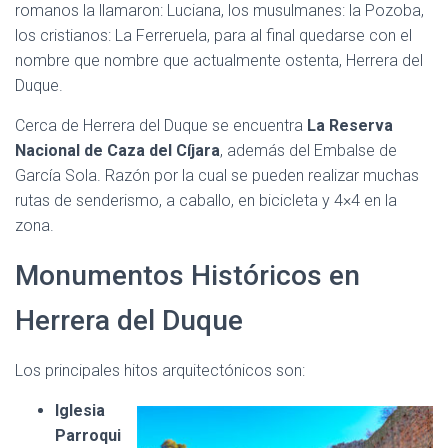
romanos la llamaron: Luciana, los musulmanes: la Pozoba,
los cristianos: La Ferreruela, para al final quedarse con el
nombre que nombre que actualmente ostenta, Herrera del
Duque.
Cerca de Herrera del Duque se encuentra
La Reserva
Nacional de Caza del Cíjara
, además del Embalse de
García Sola. Razón por la cual se pueden realizar muchas
rutas de senderismo, a caballo, en bicicleta y 4×4 en la
zona.
Monumentos Históricos en
Herrera del Duque
Los principales hitos arquitectónicos son:
Iglesia
Parroqui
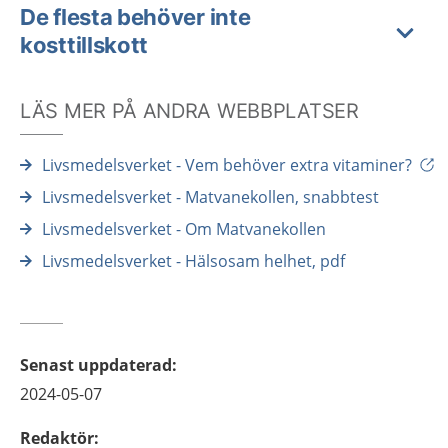
De flesta behöver inte
kosttillskott
LÄS MER PÅ ANDRA WEBBPLATSER
Livsmedelsverket - Vem behöver extra vitaminer?
Livsmedelsverket - Matvanekollen, snabbtest
Livsmedelsverket - Om Matvanekollen
Livsmedelsverket - Hälsosam helhet, pdf
Senast uppdaterad
:
2024-05-07
Redaktör
:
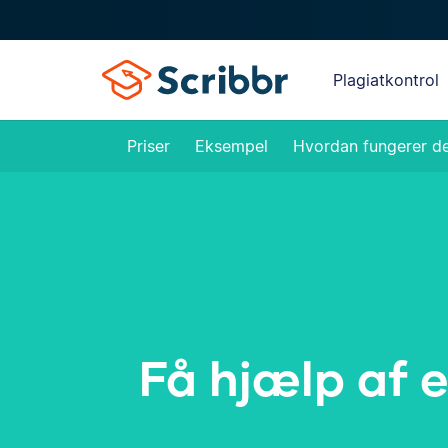
Plagiatkontrol
Priser
Eksempel
Hvordan fungerer d
Få hjælp af e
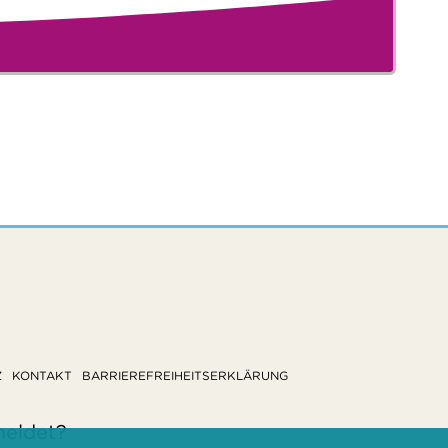
Z
KONTAKT
BARRIEREFREIHEITSERKLÄRUNG
meldet?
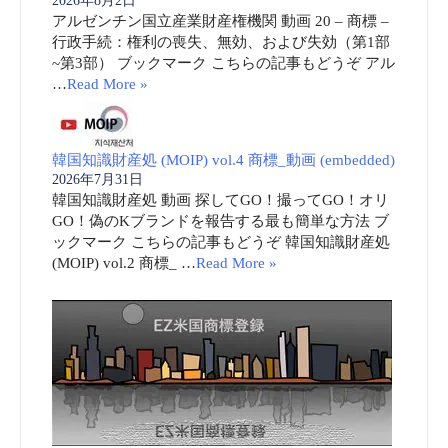
2026年8月2日
アルゼンチン国立産業財産権機関 動画 20 – 商標 –
行政手続：権利の喪失、無効、および失効（第1部
~第3部） ブックマーク こちらの記事もどうぞ アル
…
Read More »
韓国知識財産処 (MOIP) vol.4 商標_動画 (embedded)
2026年7月31日
韓国知識財産処 動画 探してGO！撮ってGO！オリ
GO！偽のKブランドを報告する最も簡単な方法 ブ
ックマーク こちらの記事もどうぞ 韓国知識財産処
(MOIP) vol.2 商標_ …
Read More »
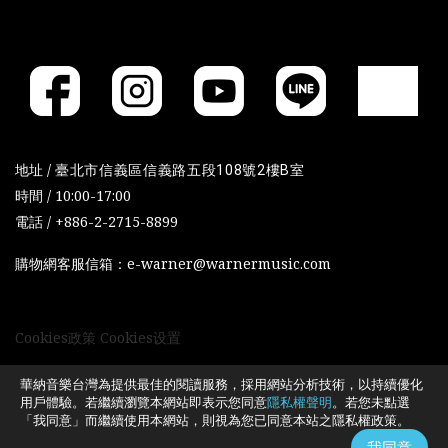
地址 /
臺北市信義區信義路五段108號2樓B室
時間 / 10:00-17:00
電話 / +886-2-2715-8899
購物網客服信箱：e-warner@warnermusic.com
Cookies政策
Cookies设置
華納音樂台灣為提供最佳的閱讀服務，採用網站分析技術，以持續優化
用戶體驗。若繼續瀏覽本網站即表示您同意
隱私權聲明
。若您未點選
「我同意」而繼續使用本網站，則視為您已同意本站之隱私權政策。
我同意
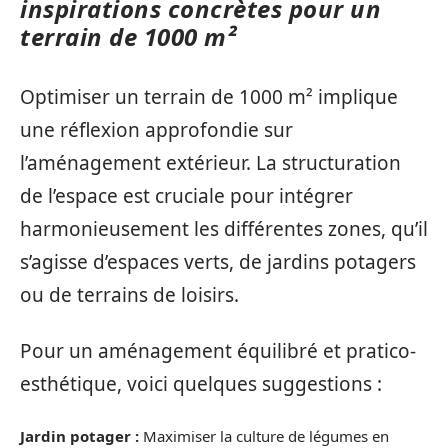
inspirations concrètes pour un
terrain de 1000 m²
Optimiser un terrain de 1000 m² implique
une réflexion approfondie sur
l’aménagement extérieur. La structuration
de l’espace est cruciale pour intégrer
harmonieusement les différentes zones, qu’il
s’agisse d’espaces verts, de jardins potagers
ou de terrains de loisirs.
Pour un aménagement équilibré et pratico-
esthétique, voici quelques suggestions :
Jardin potager :
Maximiser la culture de légumes en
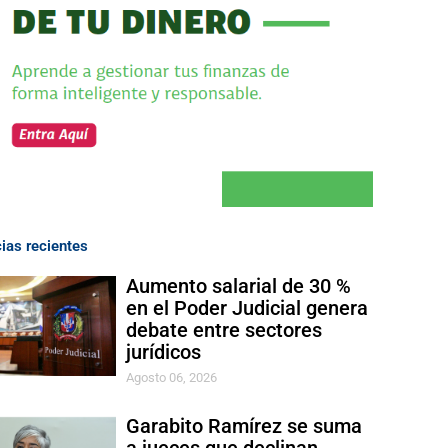
cias recientes
Aumento salarial de 30 %
en el Poder Judicial genera
debate entre sectores
jurídicos
Agosto 06, 2026
Garabito Ramírez se suma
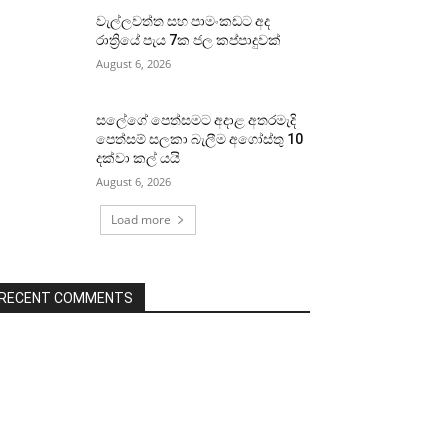
වැල්ලවත්ත සහ පාමංකඩට අද
රාත්‍රියේ පැය 7ක ජල කප්පාදුවක්
August 6, 2026
සලේගේ පෙත්සමට අදාළ අතරමැදි
පෙත්සම් සලකා බැලීම අගෝස්තු 10
දක්වා කල් යයි
August 6, 2026
Load more
RECENT COMMENTS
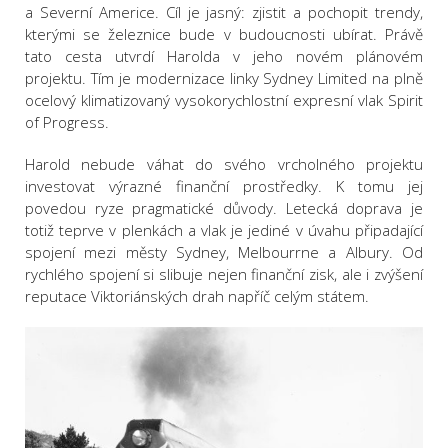
a Severní Americe. Cíl je jasný: zjistit a pochopit trendy,
kterými se železnice bude v budoucnosti ubírat. Právě
tato cesta utvrdí Harolda v jeho novém plánovém
projektu. Tím je modernizace linky Sydney Limited na plně
ocelový klimatizovaný vysokorychlostní expresní vlak Spirit
of Progress.
Harold nebude váhat do svého vrcholného projektu
investovat výrazné finanční prostředky. K tomu jej
povedou ryze pragmatické důvody. Letecká doprava je
totiž teprve v plenkách a vlak je jediné v úvahu připadající
spojení mezi městy Sydney, Melbourrne a Albury. Od
rychlého spojení si slibuje nejen finanční zisk, ale i zvýšení
reputace Viktoriánských drah napříč celým státem.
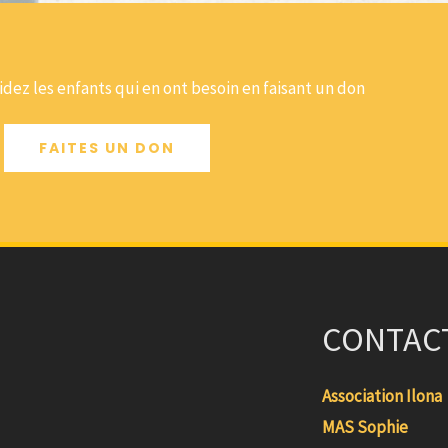
dez les enfants qui en ont besoin en faisant un don
FAITES UN DON
CONTAC
Association Ilona
MAS Sophie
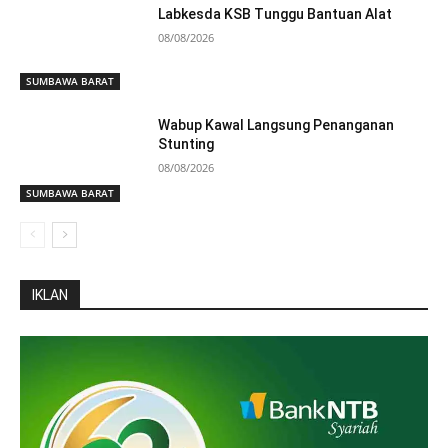
Labkesda KSB Tunggu Bantuan Alat
08/08/2026
SUMBAWA BARAT
Wabup Kawal Langsung Penanganan
Stunting
08/08/2026
SUMBAWA BARAT
IKLAN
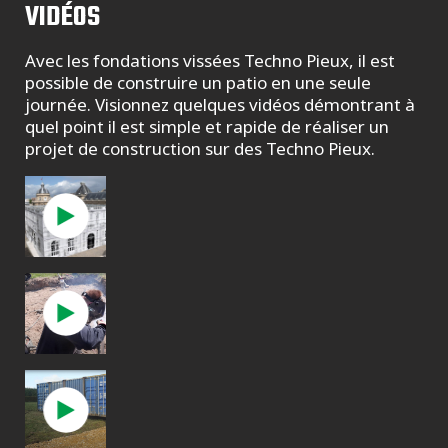
VIDÉOS
Avec les fondations vissées Techno Pieux, il est
possible de construire un patio en une seule
journée. Visionnez quelques vidéos démontrant à
quel point il est simple et rapide de réaliser un
projet de construction sur des Techno Pieux.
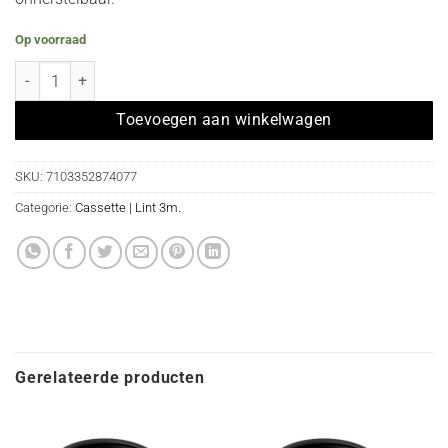
Op voorraad
Losse cassette met 3 meter PAARS lint hoeveelheid
Toevoegen aan winkelwagen
SKU:
7103352874077
Categorie:
Cassette | Lint 3m.
Gerelateerde producten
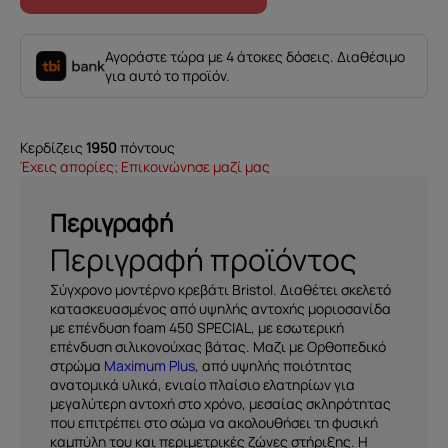
Plus
ποσότητα
Αγοράστε τώρα με 4 άτοκες δόσεις. Διαθέσιμο
για αυτό το προϊόν.
Κερδίζεις
1950
πόντους
Έχεις απορίες; Επικοινώνησε μαζί μας
Περιγραφή
Περιγραφή προϊόντος
Σύγχρονο μοντέρνο κρεβάτι Bristol. Διαθέτει σκελετό
κατασκευασμένος από υψηλής αντοχής μοριοσανίδα
με επένδυση foam 450 SPECIAL, με εσωτερική
επένδυση σιλικονούχας βάτας. Μαζι με Ορθοπεδικό
στρώμα
Maximum Plus
, από υψηλής ποιότητας
ανατομικά υλικά, ενιαίο πλαίσιο ελατηρίων για
μεγαλύτερη αντοχή στο χρόνο, μεσαίας σκληρότητας
που επιτρέπει στο σώμα να ακολουθήσει τη φυσική
καμπύλη του και περιμετρικές ζώνες στήριξης. Η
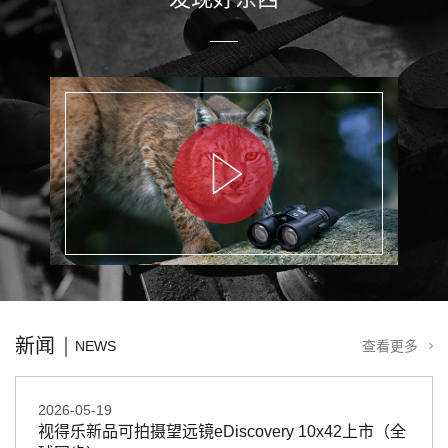
新闻
NEWS
查看更多
2026-05-19
视得乐新品可拍摄望远镜eDiscovery 10x42上市（全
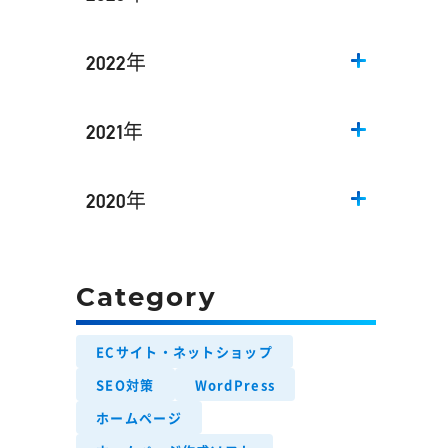
2022年
2021年
2020年
Category
ECサイト・ネットショップ
SEO対策
WordPress
ホームページ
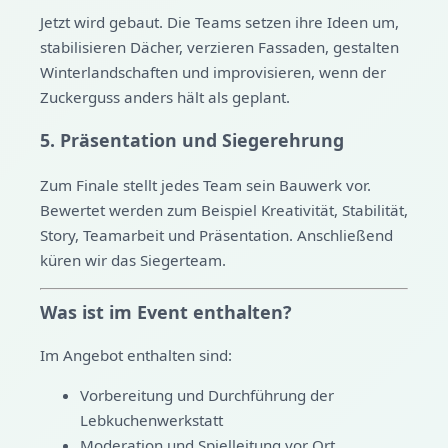
Jetzt wird gebaut. Die Teams setzen ihre Ideen um,
stabilisieren Dächer, verzieren Fassaden, gestalten
Winterlandschaften und improvisieren, wenn der
Zuckerguss anders hält als geplant.
5. Präsentation und Siegerehrung
Zum Finale stellt jedes Team sein Bauwerk vor.
Bewertet werden zum Beispiel Kreativität, Stabilität,
Story, Teamarbeit und Präsentation. Anschließend
küren wir das Siegerteam.
Was ist im Event enthalten?
Im Angebot enthalten sind:
Vorbereitung und Durchführung der
Lebkuchenwerkstatt
Moderation und Spielleitung vor Ort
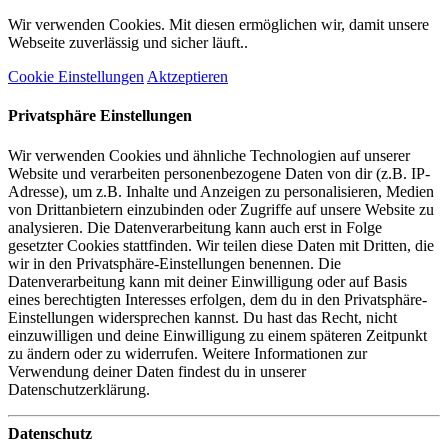
Wir verwenden Cookies. Mit diesen ermöglichen wir, damit unsere
Webseite zuverlässig und sicher läuft..
Cookie Einstellungen
Aktzeptieren
Privatsphäre Einstellungen
Wir verwenden Cookies und ähnliche Technologien auf unserer
Website und verarbeiten personenbezogene Daten von dir (z.B. IP-
Adresse), um z.B. Inhalte und Anzeigen zu personalisieren, Medien
von Drittanbietern einzubinden oder Zugriffe auf unsere Website zu
analysieren. Die Datenverarbeitung kann auch erst in Folge
gesetzter Cookies stattfinden. Wir teilen diese Daten mit Dritten, die
wir in den Privatsphäre-Einstellungen benennen. Die
Datenverarbeitung kann mit deiner Einwilligung oder auf Basis
eines berechtigten Interesses erfolgen, dem du in den Privatsphäre-
Einstellungen widersprechen kannst. Du hast das Recht, nicht
einzuwilligen und deine Einwilligung zu einem späteren Zeitpunkt
zu ändern oder zu widerrufen. Weitere Informationen zur
Verwendung deiner Daten findest du in unserer
Datenschutzerklärung.
Datenschutz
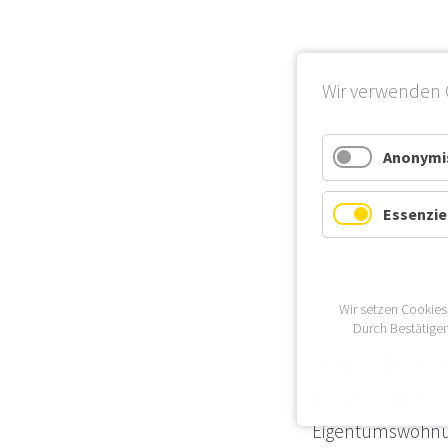
Wir verwenden 
Anonymis
Essenzie
Wir setzen Cookies
Durch Bestätigen
Birkenau (Odenwa
Verwaltung oft a
Eigentumswohnun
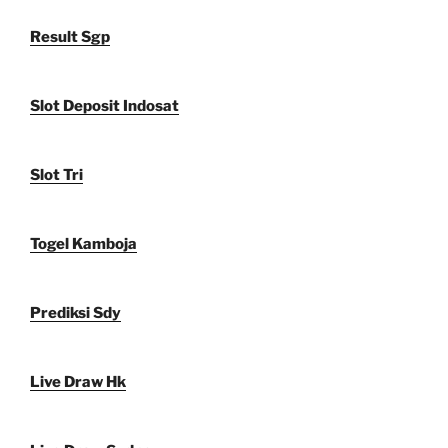
Result Sgp
Slot Deposit Indosat
Slot Tri
Togel Kamboja
Prediksi Sdy
Live Draw Hk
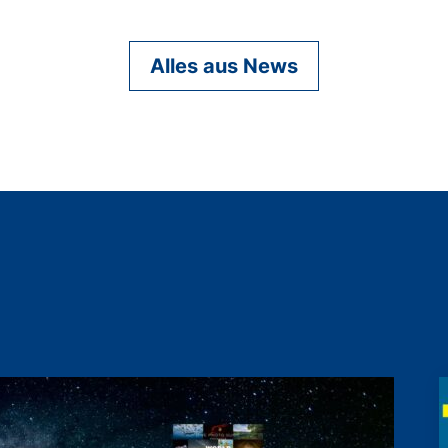
Alles aus News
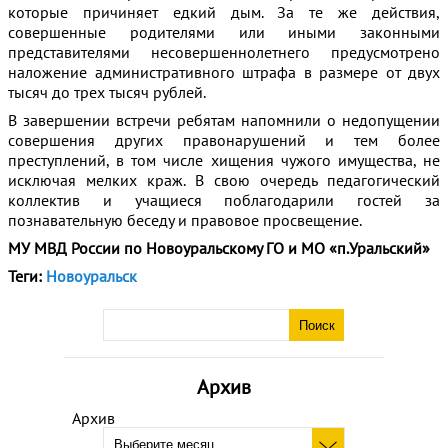
которые причиняет едкий дым. За те же действия,
совершенные родителями или иными законными
представителями несовершеннолетнего предусмотрено
наложение административного штрафа в размере от двух
тысяч до трех тысяч рублей.
В завершении встречи ребятам напомнили о недопущении
совершения других правонарушений и тем более
преступлений, в том числе хищения чужого имущества, не
исключая мелких краж. В свою очередь педагогический
коллектив и учащиеся поблагодарили гостей за
познавательную беседу и правовое просвещение.
МУ МВД России по Новоуральскому ГО и МО «п.Уральский»
Теги:
Новоуральск
Архив
Архив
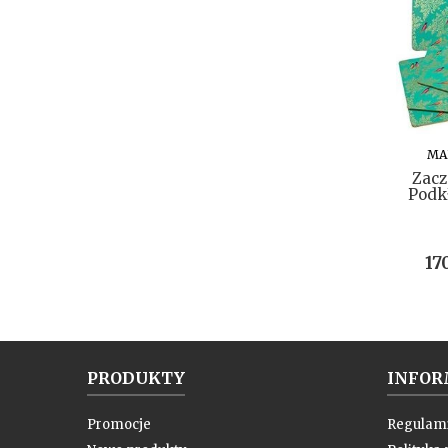
MA
Zacz
Podkł
Ce
17
PRODUKTY
INFOR
Promocje
Regulam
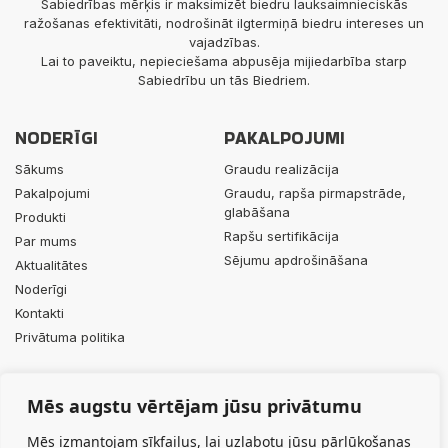
Sabiedrības mērķis ir maksimizēt biedru lauksaimnieciskās
ražošanas efektivitāti, nodrošināt ilgtermiņā biedru intereses un
vajadzības.
Lai to paveiktu, nepieciešama abpusēja mijiedarbība starp
Sabiedrību un tās Biedriem.
NODERĪGI
PAKALPOJUMI
Sākums
Graudu realizācija
Pakalpojumi
Graudu, rapša pirmapstrāde,
glabāšana
Produkti
Rapšu sertifikācija
Par mums
Sējumu apdrošināšana
Aktualitātes
Noderīgi
Kontakti
Privātuma politika
PRODUKTI
KONTAKTI
Mēs augstu vērtējam jūsu privātumu
Minerālmēsli
+371 29453063
Augu aizsardzības līdzekļi
info@durbesgrauds.lv
Mēs izmantojam sīkfailus, lai uzlabotu jūsu pārlūkošanas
◆ ◆ ◆ ◆ ◆
● TASK ITEM
Print exactly the lines from the first line of the records above through the line containing "Monumentos Históricos en", both included, and leave the pictures out.

● EXERCISE RESPONSE
romanos la llamaron: Luciana, los musulmanes: la Pozoba,
los cristianos: La Ferreruela, para al final quedarse con el
nombre que nombre que actualmente ostenta, Herrera del
Duque.
Cerca de Herrera del Duque se encuentra
La Reserva
Nacional de Caza del Cíjara
, además del Embalse de
García Sola. Razón por la cual se pueden realizar muchas
rutas de senderismo, a caballo, en bicicleta y 4×4 en la
zona.
Monumentos Históricos en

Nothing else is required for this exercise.